Andreas Grau und Götz Schumacher

© Dietmar Scholz

GrauSchumacher Piano Duo

„Mit diesen klanglich-sublimen wie hinreißend-fulminanten Einspielungen haben sich Andreas Grau und Götz Schumacher endgültig als das führende Klavierduo etabliert, das nur noch mit den legendären Gebrüdern Kontarsky verglichen werden kann – und in solchem Vergleich sogar noch die Interpretationskunst des Brüderpaares verblassen lässt.“ („Fonoforum“)

Klug zusammengestellte Programme sind das Markenzeichen, mit dem sich Andreas Grau und Götz Schumacher als eines der international renommiertesten Klavierduos profiliert haben. Ihr Miteinander am Klavier lässt sie als künstlerische Seelenverwandte erscheinen.

Mit ihrem weit reichenden Spektrum an Ausdrucksmöglichkeiten waren sie Gast bei diversen Festivals und Konzerthäusern, unter anderem der Kölner Philharmonie, der Berliner Philharmonie, der Cité de la Musique Paris, den Schwetzinger Festspielen, den Salzburger Festspielen, dem Lucerne Festival, der Tonhalle Zürich und dem Klavierfestival La Roque d’Anthéron. Sie arbeiteten mit Dirigenten wie Michael Gielen, Lothar Zagrosek, Emanuel Krivine, Heinz Holliger, Kent Nagano, Bertrand de Billy, Andrej Boreyko, Georges Prêtre und Zubin Mehta zusammen.

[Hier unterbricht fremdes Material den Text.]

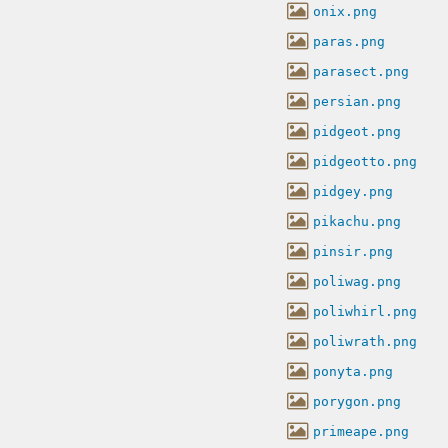
onix.png
paras.png
parasect.png
persian.png
pidgeot.png
pidgeotto.png
pidgey.png
pikachu.png
pinsir.png
poliwag.png
poliwhirl.png
poliwrath.png
ponyta.png
porygon.png
primeape.png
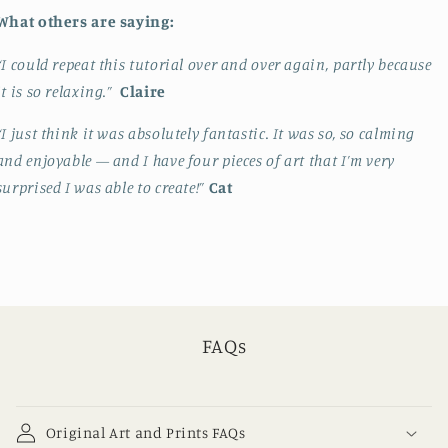
What others are saying:
“I could repeat this tutorial over and over again, partly because
it is so relaxing.”
Claire
“I just think it was absolutely fantastic. It was so, so calming
and enjoyable — and I have four pieces of art that I’m very
surprised I was able to create!”
Cat
FAQs
Original Art and Prints FAQs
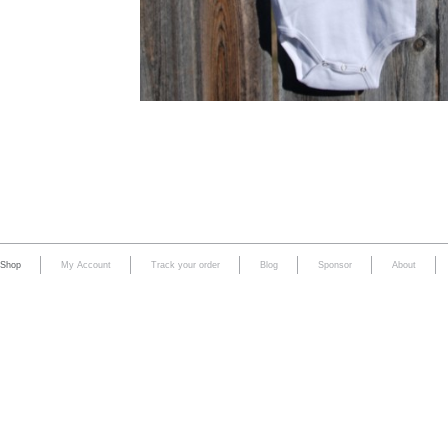
Shop
My Account
Track your order
Blog
Sponsor
About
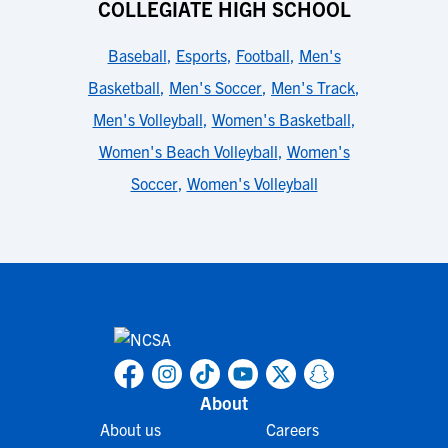
COLLEGIATE HIGH SCHOOL
Baseball
,
Esports
,
Football
,
Men's
Basketball
,
Men's Soccer
,
Men's Track
,
Men's Volleyball
,
Women's Basketball
,
Women's Beach Volleyball
,
Women's
Soccer
,
Women's Volleyball
About
About us
Careers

Zu den jüngeren Projekten gehören Konzerte mit dem Deutschen Symphonie-Orchester Berlin, den Rundfunkorchestern des BR, WDR, HR, NDR und SWR, dem Bayerischen Staatsorchester München, dem Radiosymphonieorchester Wien und dem Orchestre Philharmonique de Radio France sowie Auftritte beim Rheingau Musik Festival, beim Klarafestival Brüssel, an der Wigmore Hall London, im Gewandhaus Leipzig, am Wiener Konzerthaus, am Mozarteum Salzburg, am De Doelen Rotterdam, der Handelsbeurs Gent und im Concertgebouw Brügge. Über ihre Aufführungen bekannter Orchesterkonzerte von Komponisten wie Johann Sebastian Bach, Wolfgang Amadeus Mozart, Felix Mendelssohn Bartholdy, Béla Bartók oder Francis Poulenc hinaus ist das GrauSchumacher Piano Duo stets auf der Suche nach neuen Ideen, um das Repertoire für zwei Klaviere und Orchester zu erweitern. So initiierte es unter anderem ein Arrangement von Franz Liszts berühmtem „Concerto Pathétique“ (Originalfassung für zwei Klaviere) für zwei Klaviere und Orchester durch Stefan Heucke. Angeregt durch das virtuose und feinfühlige Spiel des Duos haben einige der wichtigsten zeitgenössischen Komponisten neue Konzerte für Andreas Grau und Götz Schumacher geschrieben, zuletzt Peter Eötvös, Philippe Manoury, Jan Müller-Wieland und Luca Francesconi. Auch im Rezitalbereich bringt das Duo laufend Werke zur Uraufführung, zuletzt von Hanspeter Kyburz, Bernd Richard Deutsch, Brigitta Muntendorf und Philipp Manoury.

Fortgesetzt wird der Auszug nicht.